Try it: Among the entries below, find the line with "2021年09月19日 Sunday" and the line with "lizadas para su". Return exactly those lines and every line between them, but no pictures.

Data for this task Start Marker

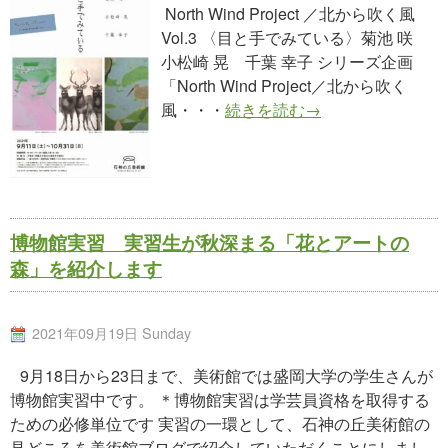
North Wind Project ／北から吹く風
Vol.3 〈目と手でみている〉菊池 咲
小松崎 晃 千葉 幸子 シリーズ企画
「North Wind Project／北から吹く
風・・・
続きを読む→
博物館実習 実習生が秋深まる「花とアートの
森」を紹介します
2021年09月19日 Sunday
9月18日から23日まで、美術館では盛岡大学の学生さんが
博物館実習中です。 ＊博物館実習は学芸員資格を取得する
ための必修単位です 実習の一環として、石神の丘美術館の
見どころを美術館ブログで紹介していただくことにしまし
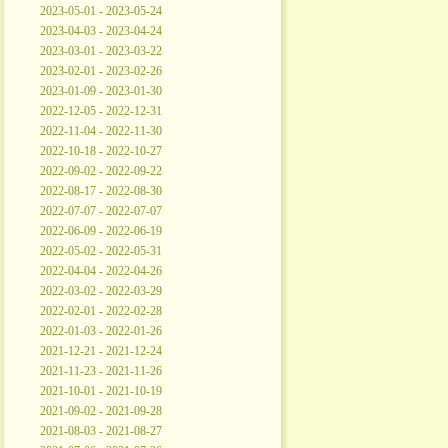
2023-05-01 - 2023-05-24
2023-04-03 - 2023-04-24
2023-03-01 - 2023-03-22
2023-02-01 - 2023-02-26
2023-01-09 - 2023-01-30
2022-12-05 - 2022-12-31
2022-11-04 - 2022-11-30
2022-10-18 - 2022-10-27
2022-09-02 - 2022-09-22
2022-08-17 - 2022-08-30
2022-07-07 - 2022-07-07
2022-06-09 - 2022-06-19
2022-05-02 - 2022-05-31
2022-04-04 - 2022-04-26
2022-03-02 - 2022-03-29
2022-02-01 - 2022-02-28
2022-01-03 - 2022-01-26
2021-12-21 - 2021-12-24
2021-11-23 - 2021-11-26
2021-10-01 - 2021-10-19
2021-09-02 - 2021-09-28
2021-08-03 - 2021-08-27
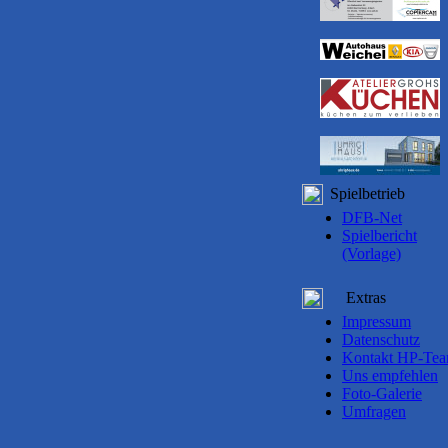
Spielbetrieb
DFB-Net
Spielbericht
(Vorlage)
Extras
Impressum
Datenschutz
Kontakt HP-Te
Uns empfehlen
Foto-Galerie
Umfragen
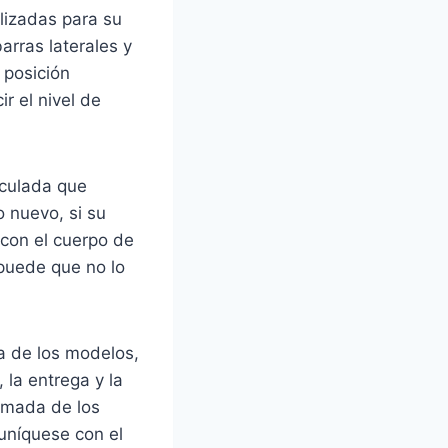
lizadas para su
barras laterales y
 posición
ir el nivel de
iculada que
 nuevo, si su
con el cuerpo de
puede que no lo
a de los modelos,
, la entrega y la
imada de los
uníquese con el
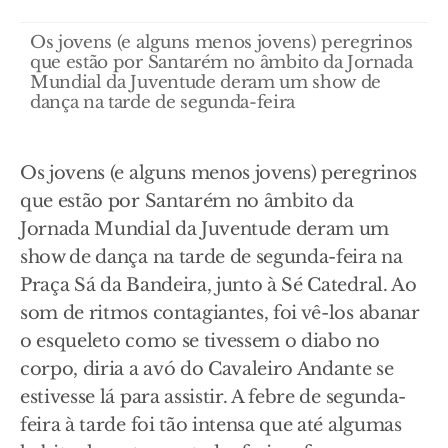
Os jovens (e alguns menos jovens) peregrinos
que estão por Santarém no âmbito da Jornada
Mundial da Juventude deram um show de
dança na tarde de segunda-feira
Os jovens (e alguns menos jovens) peregrinos
que estão por Santarém no âmbito da
Jornada Mundial da Juventude deram um
show de dança na tarde de segunda-feira na
Praça Sá da Bandeira, junto à Sé Catedral. Ao
som de ritmos contagiantes, foi vê-los abanar
o esqueleto como se tivessem o diabo no
corpo, diria a avó do Cavaleiro Andante se
estivesse lá para assistir. A febre de segunda-
feira à tarde foi tão intensa que até algumas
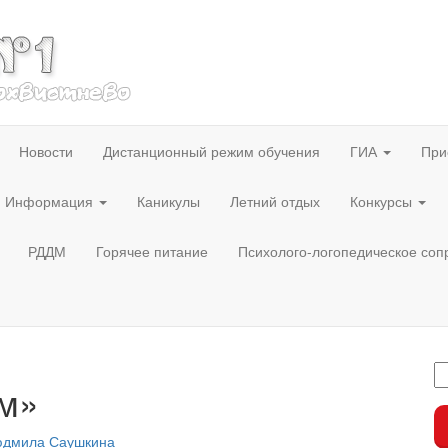
Новости
Дистанционный режим обучения
ГИА
При
Информация
Каникулы
Летний отдых
Конкурсы
РДДМ
Горячее питание
Психолого-логопедическое со
ом»
дмила Саушкина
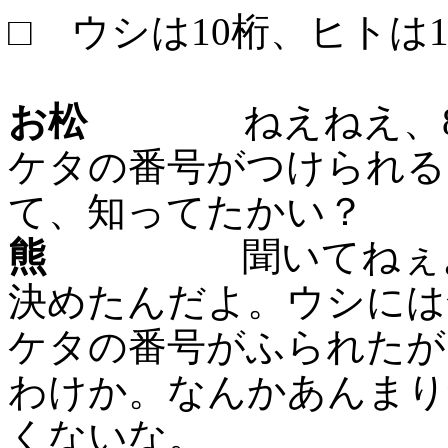
□ ウシは10桁、ヒトは1
お松
ねえねえ、8月5
ケタの番号がつけられる
て、知ってたかい？
熊
聞いてねぇよ、
決めたんだよ。ウシには
ケタの番号がふられたが
わけか。なんかあんまり
くないな。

Data for this task End Marker

Expected output:
2021年09月19日 Sunday
9月18日から23日まで、美術館では盛岡大学の学生さんが
博物館実習中です。 ＊博物館実習は学芸員資格を取得する
ための必修単位です 実習の一環として、石神の丘美術館の
見どころを美術館ブログで紹介していただくことにしまし
2023-05-01 - 2023-05-24
2023-04-03 - 2023-04-24
2023-03-01 - 2023-03-22
2023-02-01 - 2023-02-26
2023-01-09 - 2023-01-30
2022-12-05 - 2022-12-31
2022-11-04 - 2022-11-30
2022-10-18 - 2022-10-27
2022-09-02 - 2022-09-22
2022-08-17 - 2022-08-30
2022-07-07 - 2022-07-07
2022-06-09 - 2022-06-19
2022-05-02 - 2022-05-31
2022-04-04 - 2022-04-26
2022-03-02 - 2022-03-29
2022-02-01 - 2022-02-28
2022-01-03 - 2022-01-26
2021-12-21 - 2021-12-24
2021-11-23 - 2021-11-26
2021-10-01 - 2021-10-19
2021-09-02 - 2021-09-28
2021-08-03 - 2021-08-27
Spielbetrieb
DFB-Net
Spielbericht
(Vorlage)
Extras
Impressum
Datenschutz
Kontakt HP-Te
Uns empfehlen
Foto-Galerie
Umfragen
lizadas para su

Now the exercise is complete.